Previous recessions have often been preceded by a yield curve inversion. Whether it takes place on this occasion remains to be seen. Experience is an increasingly uncertain guide because of the transformation of the US financial system as the result of 15 years of “quantitative easing” (QE). The Fed has pumped in trillions of dollars into the market, first after the crisis of 2008 and then following the market meltdown of March 2020 at the start of the pandemic.

The Fed is now treading a fine line. On the one hand it wants to raise rates to clamp down on a wages upsurge, while on the other it is fearful that a too rapid rise will bring down the financial house of cards it has created by its low interest rate and QE regime.

The actions by the Fed will have international ramifications as central banks around the world also move to lift rates to counter wage demands. It will also exacerbate the already large debt servicing problems for many developing economies and so-called emerging markets.

The class agenda driving central bank and monetary policy was indicated by former Treasury secretary Larry Summers in an interview with Bloomberg over the weekend.

Summers, who often indicates the thinking in financial circles—he was one of the first to take issue with the Fed’s claim for much of 2021 that inflation was “transitory”—pointed to the effect of higher rates on government debt.

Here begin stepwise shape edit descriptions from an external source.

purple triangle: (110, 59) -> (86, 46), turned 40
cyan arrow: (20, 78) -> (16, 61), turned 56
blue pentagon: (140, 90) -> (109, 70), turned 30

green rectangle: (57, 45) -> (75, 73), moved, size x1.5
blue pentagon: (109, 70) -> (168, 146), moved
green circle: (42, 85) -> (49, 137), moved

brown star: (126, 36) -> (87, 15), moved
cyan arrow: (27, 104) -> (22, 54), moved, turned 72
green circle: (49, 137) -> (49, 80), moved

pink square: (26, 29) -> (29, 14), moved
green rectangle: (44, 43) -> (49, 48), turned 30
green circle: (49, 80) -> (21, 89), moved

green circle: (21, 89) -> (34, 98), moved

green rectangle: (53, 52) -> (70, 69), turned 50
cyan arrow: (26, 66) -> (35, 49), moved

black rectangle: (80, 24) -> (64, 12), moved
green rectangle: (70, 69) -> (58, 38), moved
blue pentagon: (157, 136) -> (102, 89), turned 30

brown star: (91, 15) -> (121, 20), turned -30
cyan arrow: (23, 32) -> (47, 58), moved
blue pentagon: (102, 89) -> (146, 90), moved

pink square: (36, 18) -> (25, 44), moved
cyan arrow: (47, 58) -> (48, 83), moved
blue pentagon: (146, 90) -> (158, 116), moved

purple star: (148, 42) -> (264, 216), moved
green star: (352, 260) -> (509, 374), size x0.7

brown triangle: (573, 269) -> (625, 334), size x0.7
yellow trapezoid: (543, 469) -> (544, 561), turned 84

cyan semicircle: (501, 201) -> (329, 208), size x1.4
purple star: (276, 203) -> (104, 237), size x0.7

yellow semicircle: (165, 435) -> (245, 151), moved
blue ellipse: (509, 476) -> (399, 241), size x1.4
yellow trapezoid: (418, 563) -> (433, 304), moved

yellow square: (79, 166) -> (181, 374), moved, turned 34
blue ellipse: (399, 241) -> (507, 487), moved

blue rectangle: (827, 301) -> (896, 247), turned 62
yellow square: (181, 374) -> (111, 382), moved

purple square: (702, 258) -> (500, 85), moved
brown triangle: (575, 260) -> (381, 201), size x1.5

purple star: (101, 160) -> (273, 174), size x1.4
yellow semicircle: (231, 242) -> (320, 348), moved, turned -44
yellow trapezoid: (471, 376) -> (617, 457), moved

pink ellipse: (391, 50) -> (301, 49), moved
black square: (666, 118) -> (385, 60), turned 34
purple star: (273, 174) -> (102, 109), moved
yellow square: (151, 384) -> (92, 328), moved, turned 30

He began by denouncing the call for a so-called billionaire tax as a “bad idea whose time will never come” and then turned to the issue of government debt. The very low interest rates being used to calculate its impact “look comical today.” With the ratio of government debt to GDP now at more than 100 percent, Summers said using more realistic rates would likely add 5 percent to the debt to GDP ratio.

This raises the ever-growing question of how the debt will be paid and, having ruled out tax rises, Summers left no doubt about where the axe should fall.

“We’re moving towards a moment when we’re going to have to start to think about fiscal policy as well as monetary policy as an anti-inflationary tool,” he told Bloomberg.

The cuts will come not through any reduction in military spending which has risen to record highs, a move Summers fully supports, but on vital social spending which hits the working class.